Undoubtedly what is palpitating thus, deep inside me, must be the image, the visual memory which is attached to this taste and is trying to follow it to me. But it is struggling too far away, too confusedly; I can just barely perceive the neutral glimmer in which the elusive eddying of stirred-up colors is blended; but I cannot distinguish the form, cannot ask it, as the one possible interpreter, to translate for me the evidence of its contemporary, its inseparable companion, the taste, ask it to tell me what particular circumstance is involved, what period of the past.

Will it reach the clear surface of my consciousness—this memory, this old moment which the attraction of an identical moment has come from so far to invite, to move, to raise up from the deepest part of me? I don’t know. Now I no longer feel anything, it has stopped, gone back down perhaps; who knows if it will ever rise up from its darkness again? Ten times I must begin again, lean down toward it. And each time, the laziness that deters us from every difficult task, every work of importance, has counseled me to leave it, to drink my tea and think only about my worries of today, my desires for tomorrow, upon which I may ruminate effortlessly.

And suddenly the memory appeared. That taste was the taste of the little piece of madeleine which on Sunday mornings at Combray (because that day I did not go out before it was time for Mass), when I went to say good morning to her in her bedroom, my aunt Léonie would give me after dipping it in her infusion of tea or lime blossom. The sight of the little madeleine had not reminded me of anything before I tasted it; perhaps because I had often seen them since, without eating them, on the shelves of the pastry shops, and their image had therefore left those days of Combray and attached itself to others more recent; perhaps because of these recollections abandoned so long outside my memory, nothing survived, everything had come apart; the forms and the form, too, of the little shell made of cake, so fatly sensual within its severe and pious pleating—had been destroyed, or, still half asleep, had lost the force of expansion that would have allowed them to rejoin my consciousness.
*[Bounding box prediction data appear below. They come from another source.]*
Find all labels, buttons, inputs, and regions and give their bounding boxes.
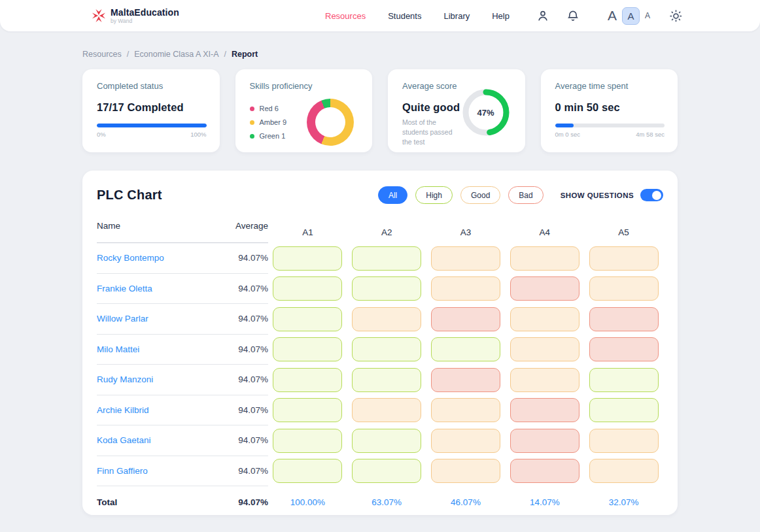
plc-header: PLC Chart AllHighGoodBad SHOW QUESTIONS [97,186,663,204]
status-cell-a1-green[interactable] [273,276,342,301]
breadcrumb-report: Report [232,50,258,59]
completed-progress-track [97,124,207,127]
status-cell-a4-amber[interactable] [510,368,579,392]
row-left: Rudy Manzoni94.07% [97,365,268,395]
status-cell-a3-red[interactable] [431,368,500,392]
font-size-large-button[interactable]: A [608,8,617,24]
status-cell-a1-green[interactable] [273,246,342,271]
breadcrumb-class[interactable]: Economie Clasa A XI-A [134,50,218,59]
table-row: Finn Gaffiero94.07% [97,456,663,487]
status-cell-a2-green[interactable] [352,337,421,361]
cell-slot [584,307,663,331]
status-cell-a5-amber[interactable] [589,459,659,483]
nav-item-help[interactable]: Help [492,11,510,21]
status-cell-a5-amber[interactable] [589,246,659,271]
plc-chart-card: PLC Chart AllHighGoodBad SHOW QUESTIONS … [82,171,678,515]
status-cell-a3-amber[interactable] [431,459,500,483]
status-cell-a2-amber[interactable] [352,307,421,331]
cell-slot [426,398,506,422]
status-cell-a5-amber[interactable] [589,429,659,453]
filter-bad-button[interactable]: Bad [508,186,543,204]
filter-all-button[interactable]: All [378,186,407,204]
user-icon[interactable] [536,8,550,23]
status-cell-a2-green[interactable] [352,429,421,453]
score-value: Quite good [402,101,461,114]
status-cell-a2-green[interactable] [352,368,421,392]
filter-high-button[interactable]: High [415,186,453,204]
status-cell-a2-green[interactable] [352,276,421,301]
time-progress-fill [555,124,574,127]
student-average: 94.07% [238,253,268,263]
font-size-small-button[interactable]: A [645,11,650,20]
status-cell-a4-amber[interactable] [510,307,579,331]
nav-item-students[interactable]: Students [388,11,421,21]
status-cell-a1-green[interactable] [273,429,342,453]
status-cell-a5-green[interactable] [589,398,659,422]
status-cell-a4-red[interactable] [510,276,579,301]
status-cell-a3-amber[interactable] [431,246,500,271]
status-cell-a2-amber[interactable] [352,398,421,422]
logo-title: MaltaEducation [111,8,179,17]
student-name-link[interactable]: Willow Parlar [97,314,148,324]
status-cell-a4-red[interactable] [510,459,579,483]
score-percent: 47% [461,88,511,137]
logo-text: MaltaEducation by Wand [111,8,179,24]
student-average: 94.07% [238,314,268,324]
status-cell-a3-amber[interactable] [431,429,500,453]
show-questions-toggle[interactable] [640,189,663,201]
filter-good-button[interactable]: Good [460,186,500,204]
font-size-medium-button[interactable]: A [622,7,640,25]
status-cell-a3-amber[interactable] [431,398,500,422]
table-row: Willow Parlar94.07% [97,304,663,335]
status-cell-a5-green[interactable] [589,368,659,392]
cell-slot [584,276,663,301]
status-cell-a1-green[interactable] [273,337,342,361]
cell-slot [584,368,663,392]
student-name-link[interactable]: Finn Gaffiero [97,466,148,476]
status-cell-a1-green[interactable] [273,368,342,392]
breadcrumb-resources[interactable]: Resources [82,50,122,59]
completed-value: 17/17 Completed [97,101,207,114]
status-cell-a1-green[interactable] [273,398,342,422]
student-name-link[interactable]: Rudy Manzoni [97,374,153,384]
theme-sun-icon[interactable] [668,8,683,23]
nav-item-resources[interactable]: Resources [325,11,366,21]
status-cell-a1-green[interactable] [273,459,342,483]
status-cell-a2-green[interactable] [352,246,421,271]
status-cell-a3-red[interactable] [431,307,500,331]
card-title: Average time spent [555,81,665,91]
nav-item-library[interactable]: Library [443,11,470,21]
table-row: Rudy Manzoni94.07% [97,365,663,395]
status-cell-a3-amber[interactable] [431,276,500,301]
student-name-link[interactable]: Milo Mattei [97,344,139,354]
notifications-bell-icon[interactable] [566,8,580,23]
student-name-link[interactable]: Rocky Bontempo [97,253,164,263]
top-icons [536,8,580,23]
status-cell-a4-amber[interactable] [510,246,579,271]
cell-slot [268,307,347,331]
cell-slot [426,337,506,361]
cell-slot [505,368,584,392]
status-cell-a3-green[interactable] [431,337,500,361]
column-header-name: Name [97,221,120,231]
status-cell-a4-red[interactable] [510,398,579,422]
breadcrumb: Resources / Economie Clasa A XI-A / Repo… [82,50,678,59]
status-cell-a1-green[interactable] [273,307,342,331]
column-header-average: Average [235,221,268,231]
cell-slot [584,429,663,453]
app-logo[interactable]: MaltaEducation by Wand [92,8,179,24]
status-cell-a4-amber[interactable] [510,337,579,361]
cell-slot [268,429,347,453]
status-cell-a2-green[interactable] [352,459,421,483]
row-left: Frankie Oletta94.07% [97,274,268,305]
student-name-link[interactable]: Koda Gaetani [97,435,151,445]
status-cell-a5-amber[interactable] [589,276,659,301]
status-cell-a4-red[interactable] [510,429,579,453]
status-cell-a5-red[interactable] [589,307,659,331]
page-content: Resources / Economie Clasa A XI-A / Repo… [82,50,678,515]
legend-label: Amber 9 [260,118,287,126]
cell-slot [426,246,506,271]
status-cell-a5-red[interactable] [589,337,659,361]
student-name-link[interactable]: Archie Kilbrid [97,405,149,415]
student-name-link[interactable]: Frankie Oletta [97,284,152,293]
But, when nothing subsists of an old past, after the death of people, after the destruction of things, alone, frailer but more enduring, more immaterial, more persistent, more faithful, smell and taste still remain for a long time, like souls, remembering, waiting, hoping, upon the ruins of all the rest, bearing without giving way, on their almost impalpable droplet, the immense edifice of memory.

And as soon as I had recognized the taste of the piece of madeleine dipped in lime- blossom tea that my aunt used to give me (though I did not yet know and had to put off to much later discovering why this memory made me so happy), immediately the old gray house on the street, where her bedroom was, came like a stage set to attach itself to the little wing opening onto the garden that had been built for my parents behind it (that truncated section which was all I had seen before then); and with the house the town, from morning to night and in all weathers, the Square, where they sent me before lunch, the streets where I went on errands, the paths we took if the weather was fine. And as in that game in which the Japanese amuse themselves by filling a porcelain bowl with water and steeping in it little pieces of paper until then undifferentiated which, the moment they are immersed in it, stretch and bend, take color and distinctive shape, turn into flowers, houses, human figures, firm and recognizable, so now all the flowers in our garden and in M. Swann’s park, and the water lilies on the Vivonne, and the good people of the village and their little dwellings and the church and all of Combray and its surroundings, all of this, acquiring form and solidity, emerged, town and gardens alike, from my cup of tea.